Sweaty men, heavy machines, pizza and beer


They’re re-paving the streets outside my house. I love watching the men do their job. Sorry ladies, I didn’t see any women on the crew. Just a bunch of sweaty guys doing back-breaking work. I can almost smell the testosterone. Okay, maybe it’s hot asphalt and diesel fumes I smell, but you get the picture.

They use trucks and machines I’ve never seen before, to do a job I don’t fully understand. But I can tell that they do the job well. Everyone knows what to do and I am fascinated watching them. In fact, I could watch them all day.

As a kid, I loved watching the new construction in my neighborhood. The sounds of big trucks and bulldozers, nails being hammered, wood being sawed, trucks backing up and dumping fill dirt. This is the stuff of childhood, at least it was for me, which is interesting because I can barely change a light bulb.

I still love watching people do their jobs, and not just construction. I love to see them do what they do with precision and confidence, like they’ve done it so many times before.

Wouldn’t it be great if people loved watching lawyers do their job?

Unfortunately, they don’t. People expect lawyers to do what they see depicted on TV. The reality, of course, is very different.

Nobody wants to see you dictate a letter or prepare someone for a deposition. Nobody wants to watch you read case law, stroke your beard, and look at the ceiling while you think about the issues in a case.

But alas, all is not lost. You can show people what you do and you can make it interesting. You can do that by telling work-related stories. The good news is that those stories don’t need to be exciting. They also don’t need to be very long. A sentence or two, a few paragraphs, are all you need to show people what you do for your clients.

But here’s the thing. Don’t talk about issues or statutes, pleadings or agreements. Talk about people.

No matter what kind of practice you have, your work helps to solve problems for or deliver benefits to people.

Talk about the people you represent and their business or their family. Talk about why they contacted you and what you did for them. But mostly, talk about them.

For example:

“Yesterday, I was hired to review a lease on a new property for my client, Charlie Booker. His company makes beer-infused pizza, and business has been great. He’s growing so fast, he needed a bigger facility. He wanted me to negotiate the lease on the new property and make sure there weren’t any ‘gotchas’.

Charlie started the company just two years ago in his garage. Just him and his wife. His two kids helped out after school, putting together the boxes for the pizzas and passing out fliers in the neighborhood.

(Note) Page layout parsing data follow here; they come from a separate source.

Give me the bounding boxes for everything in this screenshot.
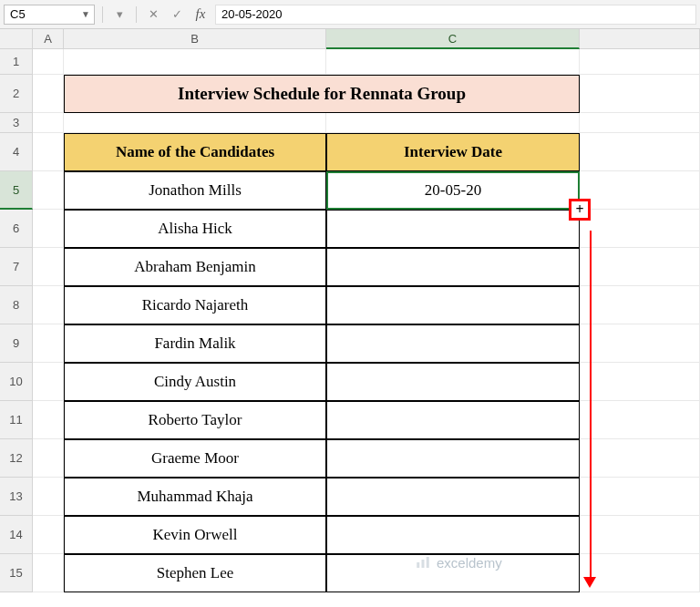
cell-c12[interactable] [326, 439, 580, 478]
separator [136, 6, 137, 23]
col-header-a[interactable]: A [33, 29, 64, 49]
cell-b6[interactable]: Alisha Hick [64, 210, 326, 248]
header-name[interactable]: Name of the Candidates [64, 133, 326, 171]
col-header-b[interactable]: B [64, 29, 326, 49]
cell-a8[interactable] [33, 286, 64, 324]
row-header-9[interactable]: 9 [0, 324, 33, 363]
cell-d12[interactable] [580, 439, 700, 478]
cell-b14[interactable]: Kevin Orwell [64, 516, 326, 554]
row-header-5[interactable]: 5 [0, 171, 33, 210]
fill-handle[interactable]: + [569, 199, 591, 221]
chevron-down-icon[interactable]: ▾ [110, 5, 129, 24]
cell-a10[interactable] [33, 363, 64, 401]
cell-c10[interactable] [326, 363, 580, 401]
arrow-line [590, 231, 592, 577]
cell-a15[interactable] [33, 554, 64, 592]
row-header-15[interactable]: 15 [0, 554, 33, 592]
row-header-11[interactable]: 11 [0, 401, 33, 439]
cell-b10[interactable]: Cindy Austin [64, 363, 326, 401]
cell-a9[interactable] [33, 324, 64, 363]
cell-c13[interactable] [326, 478, 580, 516]
x-icon[interactable]: ✕ [144, 5, 162, 24]
cell-b11[interactable]: Roberto Taylor [64, 401, 326, 439]
formula-value: 20-05-2020 [221, 7, 283, 21]
cell-b13[interactable]: Muhammad Khaja [64, 478, 326, 516]
header-date-text: Interview Date [404, 143, 502, 161]
arrow-head-icon [583, 577, 596, 588]
cell-a6[interactable] [33, 210, 64, 248]
cell-d13[interactable] [580, 478, 700, 516]
cell-b15[interactable]: Stephen Lee [64, 554, 326, 592]
cell-c15[interactable] [326, 554, 580, 592]
col-header-blank[interactable] [580, 29, 700, 49]
cell-a4[interactable] [33, 133, 64, 171]
row-header-12[interactable]: 12 [0, 439, 33, 478]
row-header-1[interactable]: 1 [0, 49, 33, 75]
cell-a14[interactable] [33, 516, 64, 554]
row-header-2[interactable]: 2 [0, 75, 33, 113]
cell-a11[interactable] [33, 401, 64, 439]
row-header-13[interactable]: 13 [0, 478, 33, 516]
cell-d5[interactable] [580, 171, 700, 210]
cell-a1[interactable] [33, 49, 64, 75]
candidate-name: Kevin Orwell [152, 526, 237, 544]
row-header-10[interactable]: 10 [0, 363, 33, 401]
row-header-8[interactable]: 8 [0, 286, 33, 324]
plus-icon: + [575, 201, 583, 218]
candidate-name: Fardin Malik [154, 334, 235, 353]
cell-c14[interactable] [326, 516, 580, 554]
cell-d6[interactable] [580, 210, 700, 248]
row-header-14[interactable]: 14 [0, 516, 33, 554]
cell-b3[interactable] [64, 113, 326, 133]
select-all-corner[interactable] [0, 29, 33, 49]
cell-d8[interactable] [580, 286, 700, 324]
cell-d3[interactable] [580, 113, 700, 133]
cell-d2[interactable] [580, 75, 700, 113]
cell-c11[interactable] [326, 401, 580, 439]
interview-date: 20-05-20 [425, 181, 481, 200]
header-date[interactable]: Interview Date [326, 133, 580, 171]
cell-a3[interactable] [33, 113, 64, 133]
cell-d7[interactable] [580, 248, 700, 286]
cell-b1[interactable] [64, 49, 326, 75]
cell-d15[interactable] [580, 554, 700, 592]
cell-c1[interactable] [326, 49, 580, 75]
cell-d1[interactable] [580, 49, 700, 75]
cell-c3[interactable] [326, 113, 580, 133]
cell-c5[interactable]: 20-05-20 + [326, 171, 580, 210]
row-header-3[interactable]: 3 [0, 113, 33, 133]
candidate-name: Stephen Lee [157, 564, 234, 582]
cell-a2[interactable] [33, 75, 64, 113]
name-box[interactable]: C5 ▼ [4, 5, 95, 25]
cell-d9[interactable] [580, 324, 700, 363]
candidate-name: Cindy Austin [154, 373, 236, 391]
check-icon[interactable]: ✓ [168, 5, 186, 24]
row-header-7[interactable]: 7 [0, 248, 33, 286]
row-header-4[interactable]: 4 [0, 133, 33, 171]
cell-c9[interactable] [326, 324, 580, 363]
cell-b9[interactable]: Fardin Malik [64, 324, 326, 363]
chevron-down-icon[interactable]: ▼ [81, 9, 90, 19]
cell-a12[interactable] [33, 439, 64, 478]
cell-b12[interactable]: Graeme Moor [64, 439, 326, 478]
cell-b5[interactable]: Jonathon Mills [64, 171, 326, 210]
cell-c6[interactable] [326, 210, 580, 248]
cell-d11[interactable] [580, 401, 700, 439]
fx-icon[interactable]: fx [191, 5, 210, 24]
cell-a5[interactable] [33, 171, 64, 210]
cell-c7[interactable] [326, 248, 580, 286]
cell-a13[interactable] [33, 478, 64, 516]
cell-a7[interactable] [33, 248, 64, 286]
cell-b7[interactable]: Abraham Benjamin [64, 248, 326, 286]
title-cell[interactable]: Interview Schedule for Rennata Group [64, 75, 580, 113]
col-header-c[interactable]: C [326, 29, 580, 49]
row-header-6[interactable]: 6 [0, 210, 33, 248]
cell-d4[interactable] [580, 133, 700, 171]
cell-d14[interactable] [580, 516, 700, 554]
cell-b8[interactable]: Ricardo Najareth [64, 286, 326, 324]
formula-input[interactable]: 20-05-2020 [215, 5, 696, 25]
candidate-name: Graeme Moor [151, 449, 239, 468]
cell-c8[interactable] [326, 286, 580, 324]
cell-d10[interactable] [580, 363, 700, 401]
candidate-name: Abraham Benjamin [134, 258, 256, 276]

Today, Charile employs 40 people who are passionate about making the best tasting beer-flavored pizza known to humanity. I’ve eaten a lot of pizza in my lifetime, and I’ve had a few beers, too, and I’ve got to tell you, there’s nothing like Charlie’s Beerizza. Go to his website and see what they do and where you can get some Beerizza. Tell him I sent you.”

In other words, talk about the client, not yourself.

You did the lease. Fine. I’m sure you did a good job. But nobody cares. Leases are boring (to most people), so mention what you did, but tell stories about the people for whom you did it.